The chairman of a U.S. House subcommittee yesterday challenged testimony by officials for the VA Pittsburgh Healthcare System that defended their abrupt closing of a local laboratory and the destruction of thousands of biomedical samples.
"I found a lot of the testimony very hard to believe," said Rep. Brad Miller, chairman of a subcommittee of the Committee On Science and Technology. He said it seemed "designed to cover the posterior of people who made decisions that they should not have made."
Mr. Miller, D-N.C., also was highly critical of VA officials' decisions during yesterday's hearing of the Subcommittee on Investigations and Oversight in Washington, even suggesting that Drs. Victor Yu and Janet Stout, two researchers who had collected the samples for years, seek legal counsel.
"It occurs to me that you have been wronged," he said.
They and other local researchers discovered a link between drinking water supplies, which can harbor Legionella bacteria, and the spread of Legionnaires' disease, a form of bacterial pneumonia that especially affects the elderly and people with compromised immune systems.
Dr. Yu, a VA employee for 30 years, filed a federal lawsuit last month alleging that he was wrongfully fired. He also alleges retaliation and defamation. He is seeking back wages, as well as compensatory and punitive damages.
Testimony from VA officials yesterday differed sharply from that provided by Drs. Yu and Stout and their supporters, who portrayed the closure of the VA Special Pathogens Laboratory as needless and the destruction of the samples an incalculable loss for research.
Dr. Yu testified that he was given only two weeks to complete requests for lab tests before the closure in July 2006. The samples were destroyed in December of that year as Dr. Stout was working to arrange their transfer to a University of Pittsburgh lab.
A report by the subcommittee staff said a VA supervisor, Dr. Mona Melhem, ordered the samples destroyed without discussing the action or getting research officials' approval.

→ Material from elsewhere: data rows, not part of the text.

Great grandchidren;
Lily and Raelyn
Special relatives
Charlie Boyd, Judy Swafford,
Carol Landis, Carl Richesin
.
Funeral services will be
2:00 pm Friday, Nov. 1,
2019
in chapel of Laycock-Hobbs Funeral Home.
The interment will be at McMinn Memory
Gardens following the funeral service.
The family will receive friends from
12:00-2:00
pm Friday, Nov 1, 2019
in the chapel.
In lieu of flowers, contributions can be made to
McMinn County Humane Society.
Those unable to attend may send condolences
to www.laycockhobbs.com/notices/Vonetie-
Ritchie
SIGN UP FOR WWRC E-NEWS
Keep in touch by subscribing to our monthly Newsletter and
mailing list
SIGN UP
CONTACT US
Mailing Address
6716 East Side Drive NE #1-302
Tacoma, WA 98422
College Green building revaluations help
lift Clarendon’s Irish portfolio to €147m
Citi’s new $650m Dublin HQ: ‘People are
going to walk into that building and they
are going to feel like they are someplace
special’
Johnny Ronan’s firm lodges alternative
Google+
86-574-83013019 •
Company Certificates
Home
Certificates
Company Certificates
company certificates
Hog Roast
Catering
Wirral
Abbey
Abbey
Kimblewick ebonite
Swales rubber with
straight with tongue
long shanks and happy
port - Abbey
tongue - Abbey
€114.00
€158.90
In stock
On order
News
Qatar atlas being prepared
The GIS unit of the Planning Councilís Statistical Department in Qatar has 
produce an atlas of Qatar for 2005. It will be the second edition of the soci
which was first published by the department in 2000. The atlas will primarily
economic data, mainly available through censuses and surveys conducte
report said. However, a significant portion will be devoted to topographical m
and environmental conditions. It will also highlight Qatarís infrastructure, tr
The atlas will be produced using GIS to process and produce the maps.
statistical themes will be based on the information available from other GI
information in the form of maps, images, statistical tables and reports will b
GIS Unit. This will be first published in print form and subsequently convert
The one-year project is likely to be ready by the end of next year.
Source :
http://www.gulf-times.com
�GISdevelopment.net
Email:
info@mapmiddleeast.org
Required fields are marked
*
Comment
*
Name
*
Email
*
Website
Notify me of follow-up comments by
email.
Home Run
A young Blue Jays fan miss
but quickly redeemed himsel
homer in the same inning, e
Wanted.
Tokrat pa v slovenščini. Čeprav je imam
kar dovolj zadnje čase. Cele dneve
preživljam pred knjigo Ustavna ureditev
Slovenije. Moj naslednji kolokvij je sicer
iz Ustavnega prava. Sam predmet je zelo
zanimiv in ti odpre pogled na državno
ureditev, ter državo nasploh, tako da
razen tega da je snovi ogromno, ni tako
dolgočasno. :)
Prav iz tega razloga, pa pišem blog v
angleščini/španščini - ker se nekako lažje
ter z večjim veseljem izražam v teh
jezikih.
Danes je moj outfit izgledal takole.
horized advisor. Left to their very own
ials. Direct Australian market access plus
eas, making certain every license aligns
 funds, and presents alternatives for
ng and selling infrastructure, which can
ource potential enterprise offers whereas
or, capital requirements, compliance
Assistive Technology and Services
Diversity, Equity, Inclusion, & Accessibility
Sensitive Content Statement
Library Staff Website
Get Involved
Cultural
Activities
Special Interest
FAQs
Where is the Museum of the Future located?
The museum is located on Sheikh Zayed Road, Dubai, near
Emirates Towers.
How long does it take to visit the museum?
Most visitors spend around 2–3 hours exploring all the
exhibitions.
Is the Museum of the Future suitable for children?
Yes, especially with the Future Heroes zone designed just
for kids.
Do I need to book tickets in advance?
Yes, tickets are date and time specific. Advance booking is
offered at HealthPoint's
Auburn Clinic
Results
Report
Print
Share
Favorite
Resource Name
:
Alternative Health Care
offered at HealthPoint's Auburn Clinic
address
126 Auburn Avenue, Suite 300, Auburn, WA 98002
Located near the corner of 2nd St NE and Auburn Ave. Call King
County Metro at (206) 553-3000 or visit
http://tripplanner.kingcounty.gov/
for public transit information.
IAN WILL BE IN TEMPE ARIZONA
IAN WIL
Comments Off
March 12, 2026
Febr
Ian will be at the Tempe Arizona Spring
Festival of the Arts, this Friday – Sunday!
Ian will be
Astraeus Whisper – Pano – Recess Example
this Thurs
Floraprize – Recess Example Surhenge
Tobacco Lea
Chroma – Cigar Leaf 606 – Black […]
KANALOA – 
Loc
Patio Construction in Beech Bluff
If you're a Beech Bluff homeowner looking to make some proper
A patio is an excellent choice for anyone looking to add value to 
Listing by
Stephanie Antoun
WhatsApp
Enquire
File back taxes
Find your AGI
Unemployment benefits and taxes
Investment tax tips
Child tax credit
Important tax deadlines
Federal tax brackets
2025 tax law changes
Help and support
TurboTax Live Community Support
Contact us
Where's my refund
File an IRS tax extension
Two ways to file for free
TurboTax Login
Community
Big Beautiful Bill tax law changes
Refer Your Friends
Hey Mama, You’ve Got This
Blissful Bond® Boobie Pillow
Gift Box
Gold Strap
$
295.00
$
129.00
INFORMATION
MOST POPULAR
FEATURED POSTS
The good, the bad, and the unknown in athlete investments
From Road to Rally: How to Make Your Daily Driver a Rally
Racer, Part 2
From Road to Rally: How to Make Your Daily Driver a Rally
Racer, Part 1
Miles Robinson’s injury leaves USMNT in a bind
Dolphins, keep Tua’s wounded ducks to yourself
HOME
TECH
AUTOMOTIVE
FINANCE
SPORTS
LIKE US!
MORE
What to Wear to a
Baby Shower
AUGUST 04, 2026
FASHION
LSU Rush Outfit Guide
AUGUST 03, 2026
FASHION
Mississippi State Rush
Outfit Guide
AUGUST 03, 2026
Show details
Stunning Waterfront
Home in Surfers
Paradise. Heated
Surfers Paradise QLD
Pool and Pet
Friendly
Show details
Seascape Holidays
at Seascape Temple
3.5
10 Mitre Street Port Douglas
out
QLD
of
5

Dr. David Snydman, a professor of medicine and pathology at the Tufts University School of Medicine, testified the collection was invaluable to science and called its destruction "a wanton, thoughtless act."
Mr. Miller said a probe by the committee staff revealed "no credible reason for the destruction of the collection."
But Michael Moreland, then VA Pittsburgh's director, testified that agency reviews suggested that the Special Pathogens Lab had "evolved into an unauthorized commercial enterprise," conducting testing for outside companies and engaging in research without required approvals.
Dr. Melhem, an associate chief of staff, said her review suggested the lab was "not productive" and a drain on resources. She said she directed the samples be destroyed because they were inappropriately identified and there was "no way of knowing their risks."
Drs. Yu and Stout denied VA officials' allegations.